El ciclo de experiencias populistas, de democracias radicales y de reformismo más o menos profundo que se dio en América del Sur, en la última década, parecía ser la gran novedad política de un mundo corrido a la derecha. ¿Cómo evalúa hoy lo que sucede en Europa?

Como una crisis realmente profunda. En primer lugar, desde el punto de vista de la política económica, todo lo que están haciendo es erróneo. Están aplicando las recetas de ajuste más tradicionales del neoliberalismo y una crisis como la griega, de esta manera, no se va a resolver. Y, además, está poniendo en peligro la estabilidad de toda la zona del euro.
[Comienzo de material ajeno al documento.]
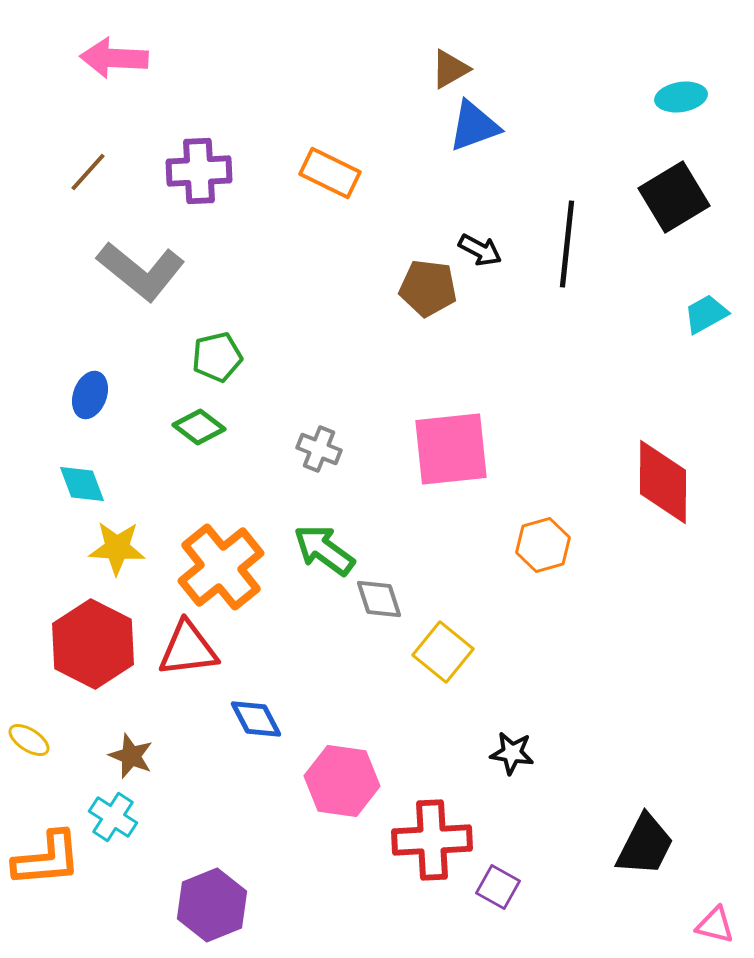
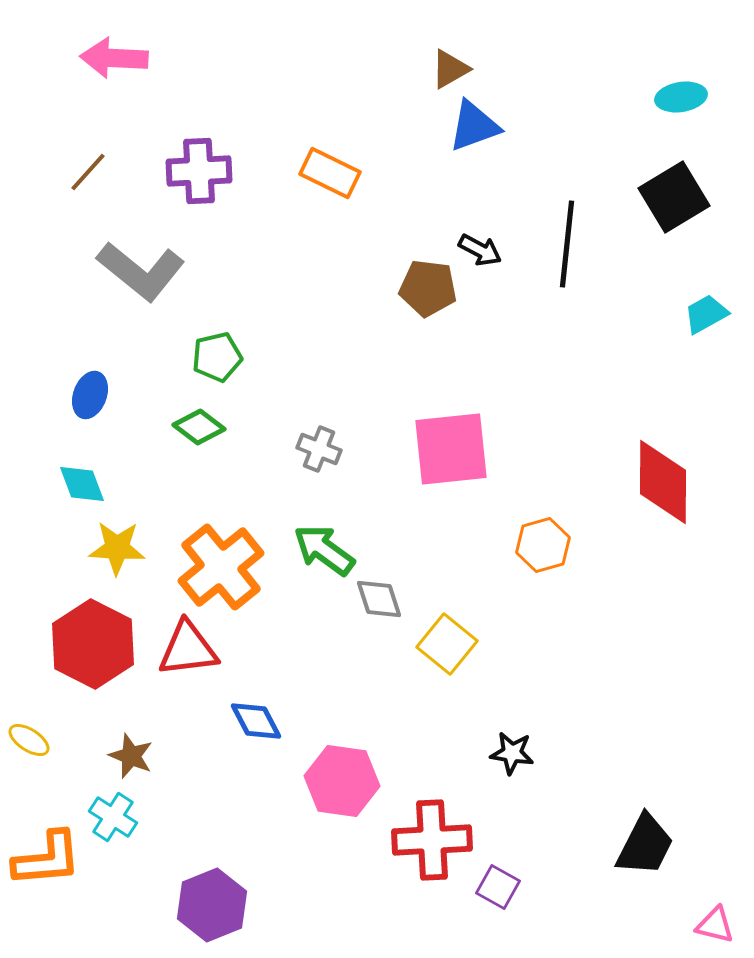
yellow square: moved 4 px right, 8 px up
blue diamond: moved 2 px down
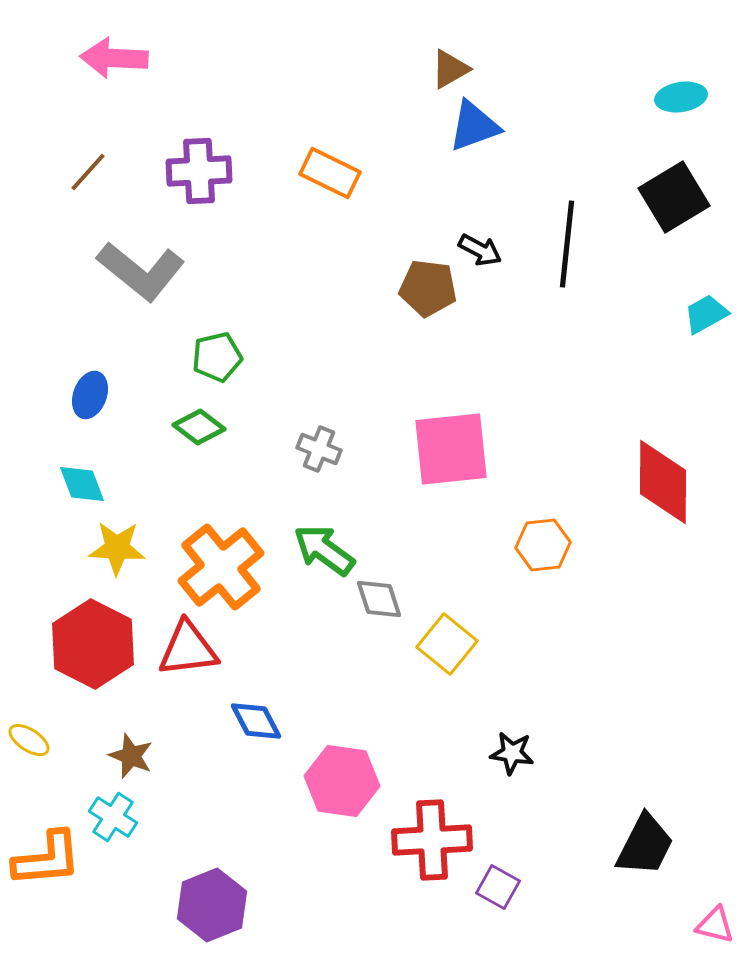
orange hexagon: rotated 10 degrees clockwise
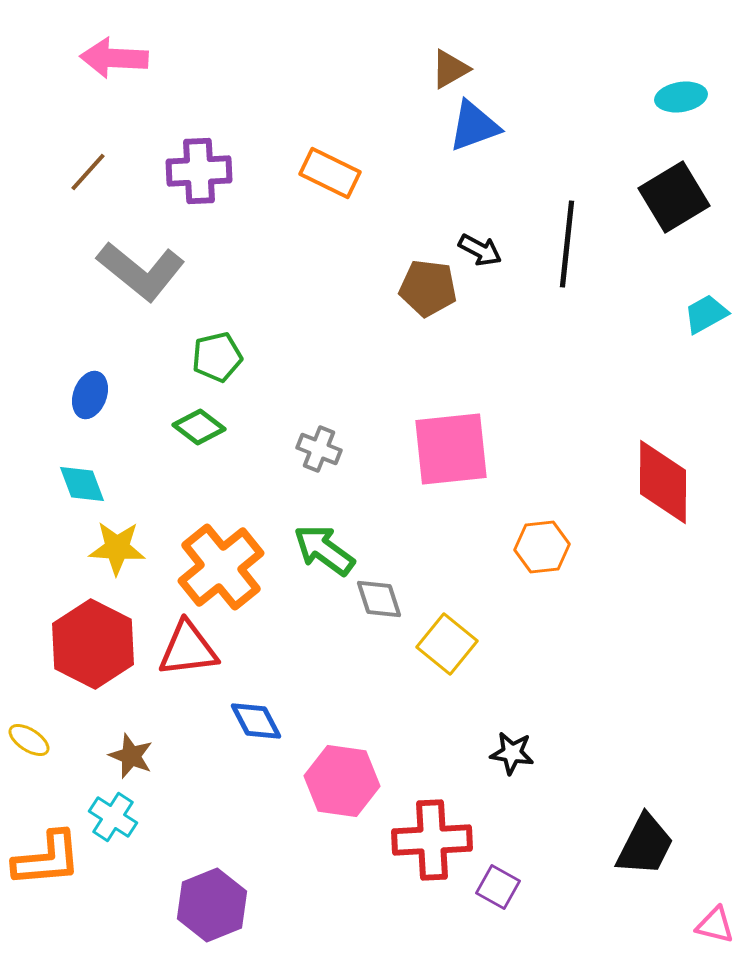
orange hexagon: moved 1 px left, 2 px down
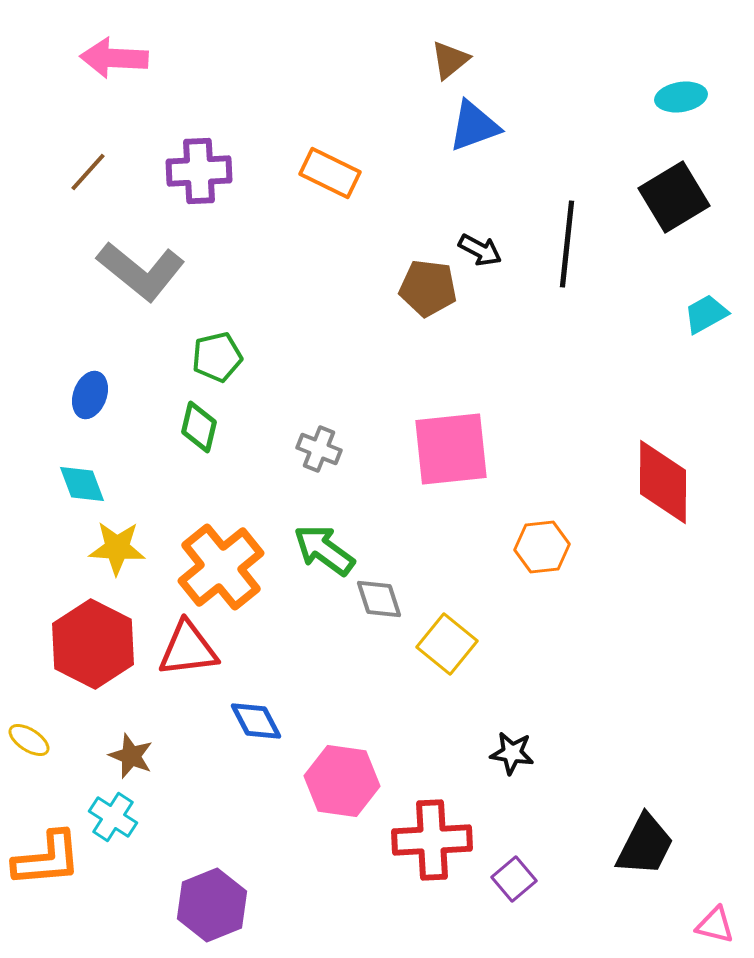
brown triangle: moved 9 px up; rotated 9 degrees counterclockwise
green diamond: rotated 66 degrees clockwise
purple square: moved 16 px right, 8 px up; rotated 21 degrees clockwise
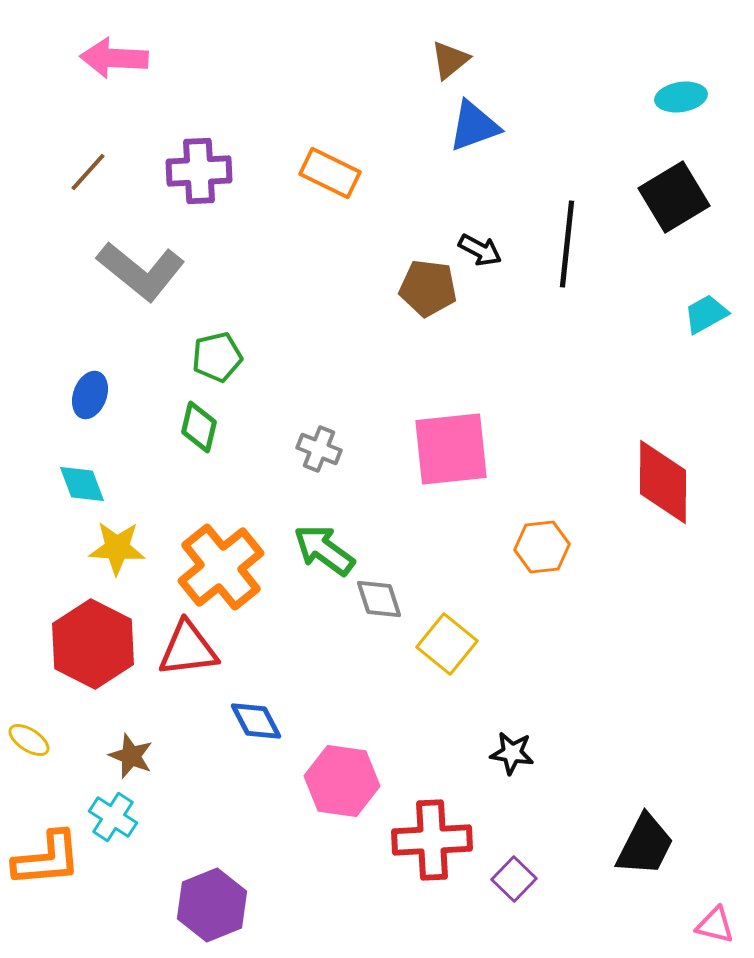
purple square: rotated 6 degrees counterclockwise
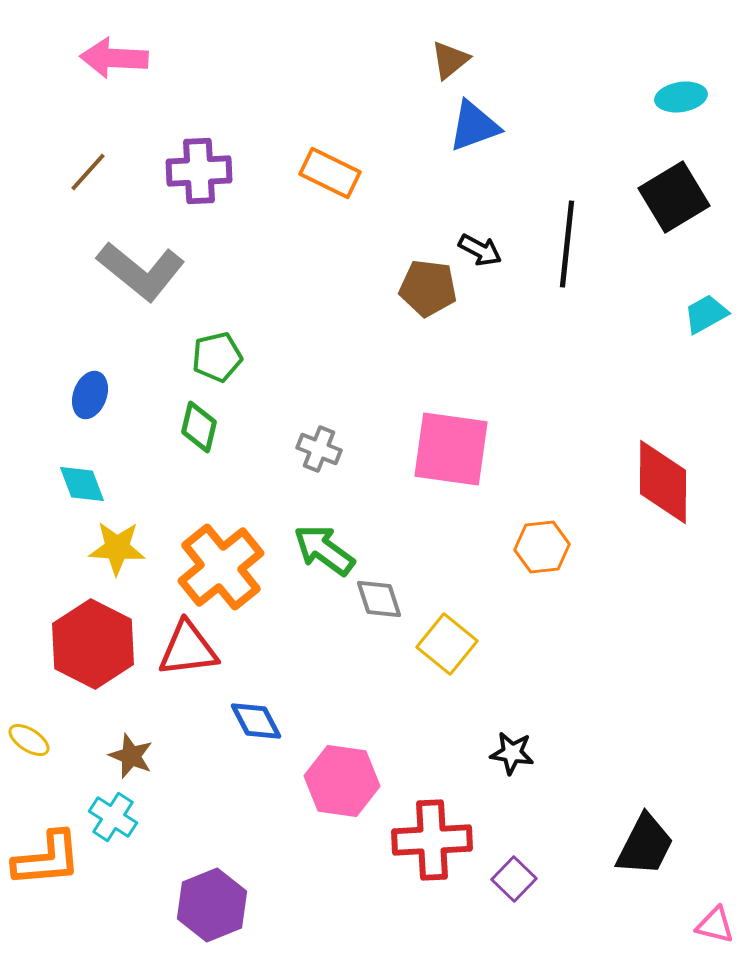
pink square: rotated 14 degrees clockwise
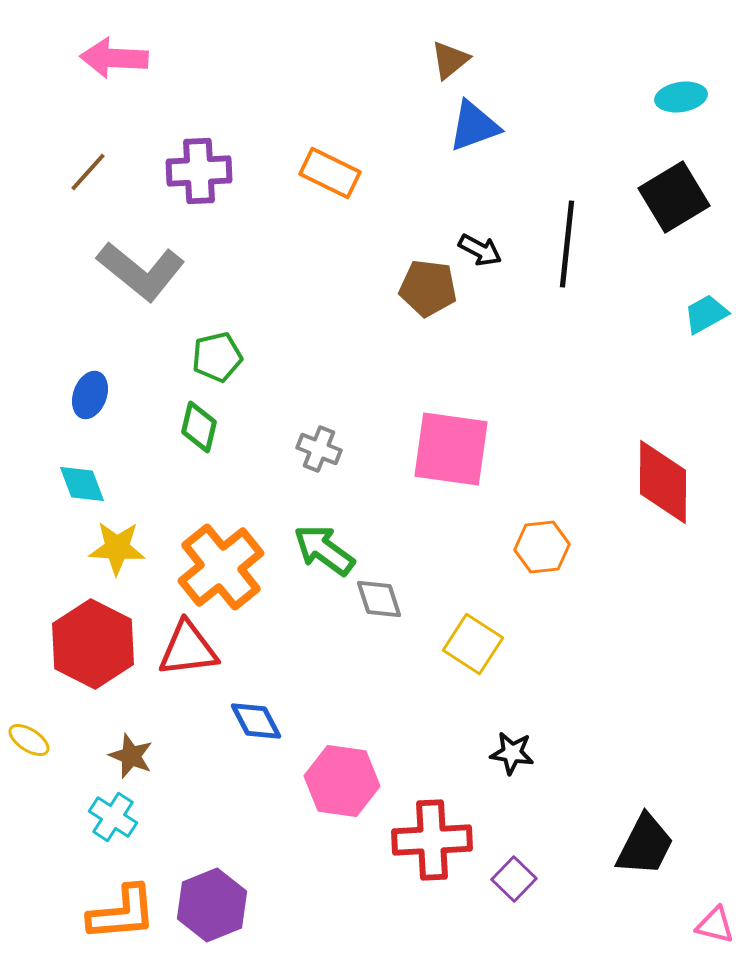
yellow square: moved 26 px right; rotated 6 degrees counterclockwise
orange L-shape: moved 75 px right, 54 px down
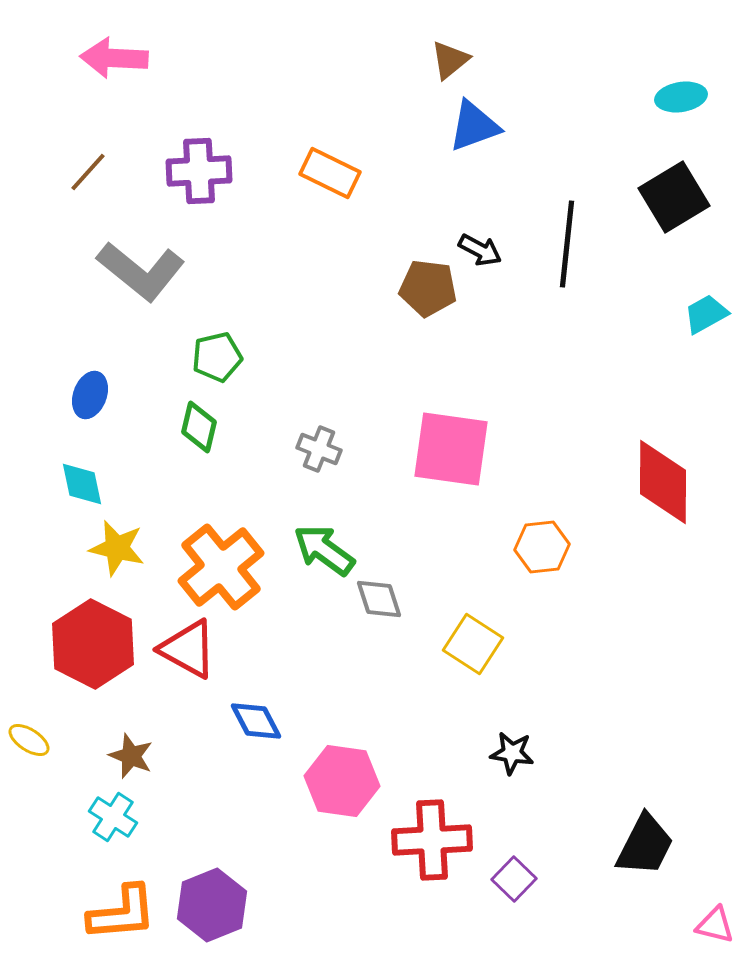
cyan diamond: rotated 9 degrees clockwise
yellow star: rotated 10 degrees clockwise
red triangle: rotated 36 degrees clockwise
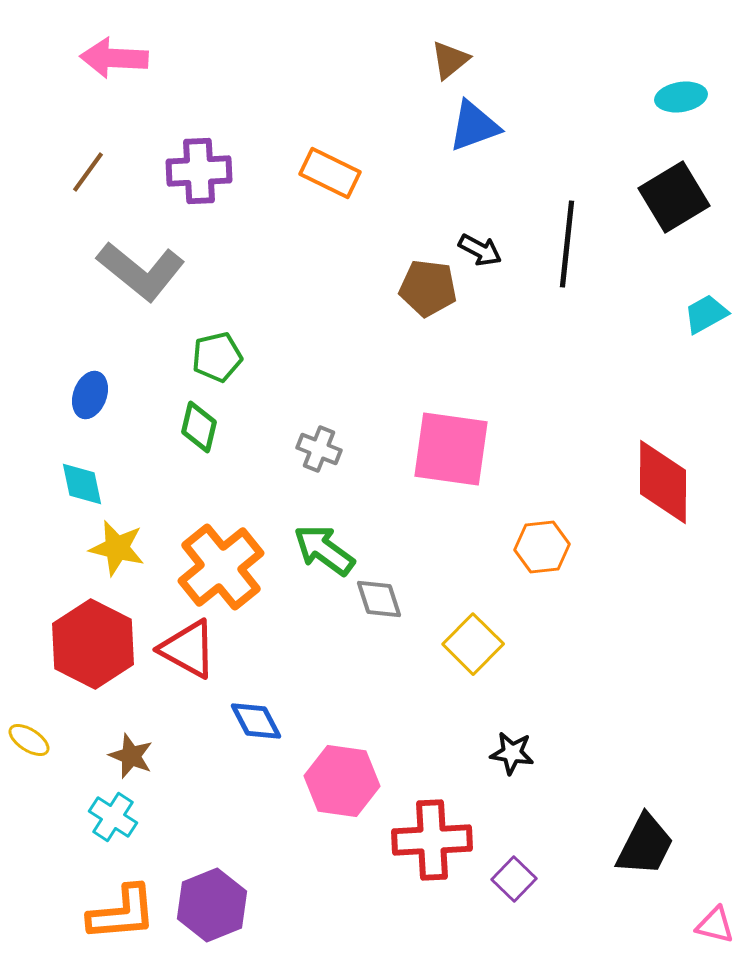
brown line: rotated 6 degrees counterclockwise
yellow square: rotated 12 degrees clockwise
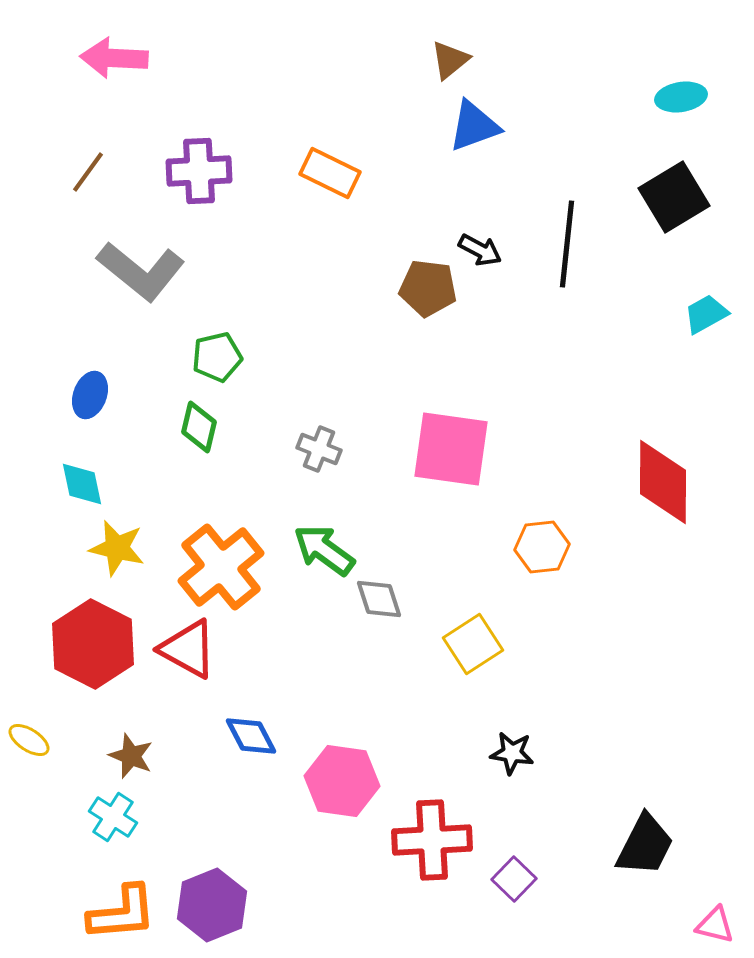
yellow square: rotated 12 degrees clockwise
blue diamond: moved 5 px left, 15 px down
En segundo lugar, los sistemas políticos europeos tienen una capacidad muy limitada de absorber demandas que vengan de la sociedad civil.

Que esta crisis le haya explotado a gobiernos socialdemócratas, ¿qué implica para lo que viene? Estoy pensando en España, en Portugal, en Grecia.

La socialdemocracia no representa una alternativa política en Europa. El gobierno de Tony Blair siguió todos los modos fundamentales de la política thatcherista. Es más, lo radicalizó más a la derecha. Lo que se ha formado es una especie de pensamiento único, con una tecnocracia con matices más socialdemócratas o conservadores, que detenta el control del aparato del Estado. El resultado es que hay cada vez más insatisfacción con el modelo político en su conjunto. Así surgen estos movimientos como el de los indignados, que cuestionan el sistema político en su globalidad.

Esta crisis, ¿puede ser capitalizada por un populismo de derecha, que construya políticamente en base a equivalencias y demandas no inclusivas y hasta retrógradas?

Definitivamente. En casi todos los países europeos se da el avance de un populismo de derecha. El caso del lepenismo, en Francia, es uno de los más obvios. Pero lo mismo ocurre en Bélgica, en Suiza y en Italia, con los últimos diez años de berlusconismo.

En cuanto a América Latina, hoy resulta menos pertinente cuestionar la validez democrática del populismo como forma de construcción política, y mucho menos cuestionar su eficacia, ¿lo ve así?

Algo de razón hay en eso, con el beneficio de que en América Latina no creo que haya peligro de un populismo de derecha. El populismo que tenemos, y en eso incluyo a la Argentina, es un populismo de izquierda. Aquí la lucha es entre el neoliberalismo y una reorientación nacional-popular a todos los niveles: la economía, la sociedad, los derechos humanos, etcétera.